WORK INSTRUCTION: Whenever the word "lento" appears in a line of the listing, copy that line.

GIVEN ENTRIES:
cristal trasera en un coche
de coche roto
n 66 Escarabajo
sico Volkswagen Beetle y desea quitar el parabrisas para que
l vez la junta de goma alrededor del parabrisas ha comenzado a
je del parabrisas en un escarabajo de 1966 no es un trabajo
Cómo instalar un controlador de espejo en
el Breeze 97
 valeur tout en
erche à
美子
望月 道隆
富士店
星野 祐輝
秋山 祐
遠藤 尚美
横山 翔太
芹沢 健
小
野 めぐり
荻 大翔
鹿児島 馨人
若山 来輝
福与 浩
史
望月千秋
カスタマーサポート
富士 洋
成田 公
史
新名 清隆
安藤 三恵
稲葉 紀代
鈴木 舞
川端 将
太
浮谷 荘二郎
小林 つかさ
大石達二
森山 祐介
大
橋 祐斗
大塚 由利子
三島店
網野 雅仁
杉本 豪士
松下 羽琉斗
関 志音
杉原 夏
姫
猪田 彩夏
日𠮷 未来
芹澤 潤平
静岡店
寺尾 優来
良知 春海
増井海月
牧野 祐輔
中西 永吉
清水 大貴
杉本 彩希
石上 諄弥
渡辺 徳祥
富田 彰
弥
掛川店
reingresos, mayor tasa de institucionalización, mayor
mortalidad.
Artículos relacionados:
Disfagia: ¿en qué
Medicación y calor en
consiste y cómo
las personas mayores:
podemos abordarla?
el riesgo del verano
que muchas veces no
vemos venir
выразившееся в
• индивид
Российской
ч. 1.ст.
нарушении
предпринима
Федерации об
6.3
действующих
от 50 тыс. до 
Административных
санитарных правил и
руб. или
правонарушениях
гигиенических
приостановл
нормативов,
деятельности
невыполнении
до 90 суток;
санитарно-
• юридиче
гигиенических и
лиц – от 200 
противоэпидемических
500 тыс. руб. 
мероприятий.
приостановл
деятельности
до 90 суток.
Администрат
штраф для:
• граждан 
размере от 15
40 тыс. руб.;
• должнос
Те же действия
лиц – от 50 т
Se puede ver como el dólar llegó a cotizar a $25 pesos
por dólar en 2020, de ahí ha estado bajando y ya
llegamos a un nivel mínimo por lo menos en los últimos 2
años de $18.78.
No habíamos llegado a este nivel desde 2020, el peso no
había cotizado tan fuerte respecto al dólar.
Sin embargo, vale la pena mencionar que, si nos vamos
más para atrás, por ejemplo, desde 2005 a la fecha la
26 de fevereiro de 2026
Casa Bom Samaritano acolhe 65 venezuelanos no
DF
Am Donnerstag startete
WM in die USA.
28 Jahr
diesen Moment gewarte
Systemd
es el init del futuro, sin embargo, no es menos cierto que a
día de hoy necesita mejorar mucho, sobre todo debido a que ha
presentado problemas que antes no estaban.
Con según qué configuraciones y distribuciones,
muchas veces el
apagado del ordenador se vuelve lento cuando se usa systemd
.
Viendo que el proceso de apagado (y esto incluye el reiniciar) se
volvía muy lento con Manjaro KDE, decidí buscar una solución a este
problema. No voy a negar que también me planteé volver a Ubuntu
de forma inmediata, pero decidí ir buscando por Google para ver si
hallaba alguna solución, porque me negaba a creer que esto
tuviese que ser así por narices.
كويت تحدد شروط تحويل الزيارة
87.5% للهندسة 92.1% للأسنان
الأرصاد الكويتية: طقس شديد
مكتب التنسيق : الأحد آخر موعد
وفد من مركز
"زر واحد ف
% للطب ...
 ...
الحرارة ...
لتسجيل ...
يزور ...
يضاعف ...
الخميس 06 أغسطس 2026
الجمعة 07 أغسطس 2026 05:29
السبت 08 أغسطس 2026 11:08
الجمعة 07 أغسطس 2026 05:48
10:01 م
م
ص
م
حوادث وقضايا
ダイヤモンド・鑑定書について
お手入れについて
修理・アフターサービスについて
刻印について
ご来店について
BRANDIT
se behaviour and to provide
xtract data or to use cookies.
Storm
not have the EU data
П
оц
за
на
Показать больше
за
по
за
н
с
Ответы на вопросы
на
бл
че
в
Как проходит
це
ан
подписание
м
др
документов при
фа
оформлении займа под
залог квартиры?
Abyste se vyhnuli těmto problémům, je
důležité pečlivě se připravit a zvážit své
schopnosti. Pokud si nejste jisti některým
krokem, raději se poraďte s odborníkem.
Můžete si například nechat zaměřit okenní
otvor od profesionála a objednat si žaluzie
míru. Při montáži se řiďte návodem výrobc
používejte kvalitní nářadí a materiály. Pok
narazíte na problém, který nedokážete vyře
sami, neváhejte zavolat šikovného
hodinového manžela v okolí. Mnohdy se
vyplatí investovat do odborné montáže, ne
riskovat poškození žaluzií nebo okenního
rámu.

RESULT:
apagado del ordenador se vuelve lento cuando se usa systemd
volvía muy lento con Manjaro KDE, decidí buscar una solución a este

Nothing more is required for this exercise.